Check each line of the data for "KATOJI", and copy the ones that have it.

★ ★ ★ ★

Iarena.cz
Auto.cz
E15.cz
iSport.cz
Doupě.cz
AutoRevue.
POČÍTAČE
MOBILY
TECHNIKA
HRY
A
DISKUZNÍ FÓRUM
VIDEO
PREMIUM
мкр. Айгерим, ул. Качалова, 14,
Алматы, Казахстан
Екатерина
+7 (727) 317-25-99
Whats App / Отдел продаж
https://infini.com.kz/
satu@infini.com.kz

★ ★ ★ ★

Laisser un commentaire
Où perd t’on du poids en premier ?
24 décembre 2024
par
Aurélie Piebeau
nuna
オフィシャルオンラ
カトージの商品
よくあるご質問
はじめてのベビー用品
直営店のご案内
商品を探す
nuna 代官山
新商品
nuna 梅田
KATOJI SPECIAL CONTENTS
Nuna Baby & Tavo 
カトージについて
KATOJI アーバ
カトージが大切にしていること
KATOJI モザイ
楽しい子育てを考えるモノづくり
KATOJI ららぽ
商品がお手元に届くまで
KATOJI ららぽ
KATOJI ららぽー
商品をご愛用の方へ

★ ★ ★ ★

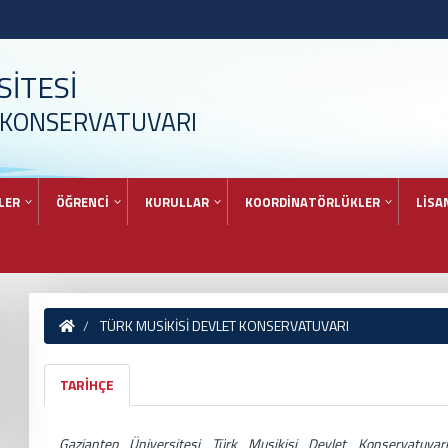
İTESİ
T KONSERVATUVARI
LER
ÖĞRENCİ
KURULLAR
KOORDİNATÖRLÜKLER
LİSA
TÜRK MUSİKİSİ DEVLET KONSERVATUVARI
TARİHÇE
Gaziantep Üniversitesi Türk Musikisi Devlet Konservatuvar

★ ★ ★ ★

• _RESPONSE TO THE TASK_:
KATOJI SPECIAL CONTENTS
KATOJI アーバ
KATOJI モザイ
KATOJI ららぽ
KATOJI ららぽ
KATOJI ららぽー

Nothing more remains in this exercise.